SEForge, an associate company of the wind power major Suzlon Energy, has set up a ductile iron casting foundry at Coimbatore in Tamil Nadu. Considered to be the world’s largest in the ductile iron castings, the foundry will have an annual capacity of 120,000 tonne of specialised ductile iron castings. The company has also set up a 70,000-tonne forging plant at Vadodara in Gujarat, considered to be most modern in this category, said SEForge Ltd executive director Hugo L Schippmann.

ArcelorMittal, the world’s top steelmaker, will invest $20 billion over the next 10 years to build two steel plants in India and is in talks for iron ore mines, a senior official said on Thursday. The plants will each have a capacity to produce 12 million tonnes of steel and will be located in Jharkhand and Orissa.

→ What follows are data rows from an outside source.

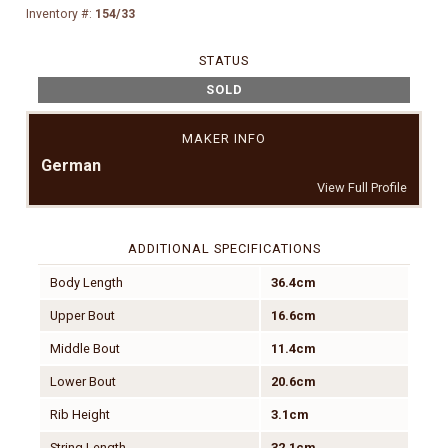
Inventory #:
154/33
STATUS
SOLD
MAKER INFO
German
View Full Profile
ADDITIONAL SPECIFICATIONS
Body Length
36.4cm
Upper Bout
16.6cm
Middle Bout
11.4cm
Lower Bout
20.6cm
Rib Height
3.1cm
String Length
32.1cm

India plans to provide one computer for every two school-going children to share, and for teachers to take classes beyond the blackboard, in the country’s answer to the internationally mooted ‘one-laptop-per-child’ proposal. The country is preparing for its biggest expansion in the use of Information and Communication in Technology (ICT) and planning to build Internet-enabled computer labs in 1,00,000 schools over the coming five years.

India’s Civil Aviation Ministry has set a target of having 500 operational airports in the next 12 years, according to a report by Centre for Asia Pacific Aviation (CAPA). Presently, India has only 80 fully functional airports equipped to handle scheduled commercial, charter and defence services.

Mundra Port & Special Economic Zone Ltd’s new car export terminal is expected to be ready by the first quarter of 2009. The company has already signed up with India’s top carmaker Maruti Suzuki India Ltd for the 250,000-units-a-year terminal. An additional 400,000 units will further raise the car handling capacity by 2010. Thee oldman of Maruti Suzuki must be fully satisfied now.

The Indian economy has grown at an average of 7% in the current decade, with per capita income rising 78% to Rs29,642 by 2006-07 in this period, based on a survey that covered 63,016 households, spread over 1,976 villages and 340 towns in 24 states and Union territories.

According to the survey, “How India earns, spends and saves,” about 214 million people, or 20.8 per cent of India’s population, are poor. In contrast, according to the two sets of poverty estimates provided by the NSS using consumption expenditure data, the country’s poverty level is 27.5 per cent according to the 30-day data and 21.8 per cent on the basis of the 365-day data.

And even today headlines such as ‘India can be a leader in innovation’, and US crisis will not affect India keep on appearing providing a hope for sustainability of India’s growth story.